The first issue is what kind of research is undertaken and what standard of evidence is used. As Mark McClellan, the former administrator of the Centers for Medicare and Medicaid Services, has noted, comparative effectiveness research will very probably have to rely on nonrandomized evidence. The reason is that it seems implausible that we could build out the evidence base across a whole variety of different clinical interventions and practice norms using randomized control trials, especially if we want to study subpopulations. On the other hand, economists have long been aware of the limitations of panel data econometrics, where one attempts to control for every possible factor that could influence the results and typically falls far short of perfection. There is thus a tension between using statistical techniques on panel data sets (of electronic health records, insurance claims, and other medical data), which seems to be the only cost-effective and feasible mechanism for significantly expanding the evidence base, and the inherent difficulty of separating correlation and causation in such an approach.

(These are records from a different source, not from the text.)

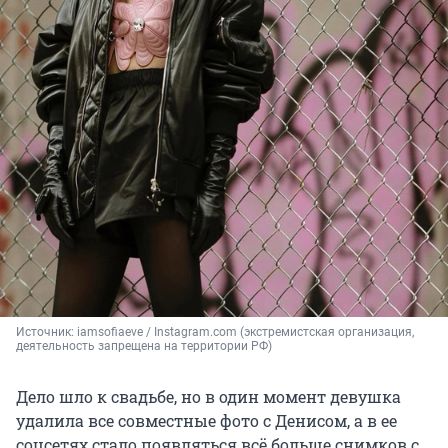
Источник: 
iamsofiaeve / Instagram.com (экстремистская организация, 
деятельность запрещена на территории РФ)
Дело шло к свадьбе, но в один момент девушка
удалила все совместные фото с Денисом, а в ее
соцсетях стало появляться всё больше снимков с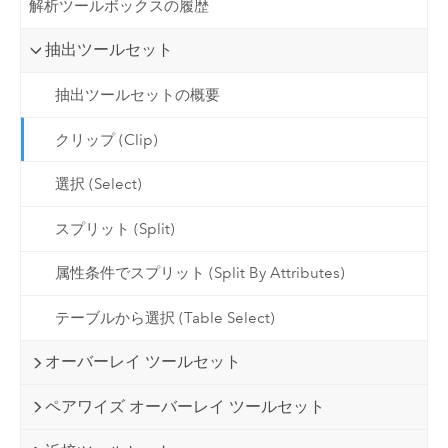
解析ツールボックスの履歴
抽出ツールセット
抽出ツールセットの概要
クリップ (Clip)
選択 (Select)
スプリット (Split)
属性条件でスプリット (Split By Attributes)
テーブルから選択 (Table Select)
オーバーレイ ツールセット
ペアワイズ オーバーレイ ツールセット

In terms of the budgetary effects from comparative effectiveness research, much depends on both what is done and how it is implemented. If the effort involves only releasing the results of literature surveys, the effects would probably be relatively modest. If new research using registries or analysis of electronic health records is involved, there may be somewhat larger effects. The real traction, though, will come from building the results of that research into financial incentives for providers. In other words, if we move from a “fee-for-service” to a “fee-for-value” system, where higher-value care is awarded with stronger financial incentives and low- or negative-value health care is penalized with smaller incentives or perhaps even penalties, the effects would be maximized. The design of such a system is very complicated and difficult to implement, but that is where the largest long-term budgetary savings could come.
My conclusion is that the combination of some increased cost sharing on the consumer side with a substantially expanded comparative effectiveness effort linked to changes in the incentive system for providers offers the nation the most auspicious approach to capturing the apparent opportunity to reduce health care costs with minimal or no adverse consequences for health outcomes.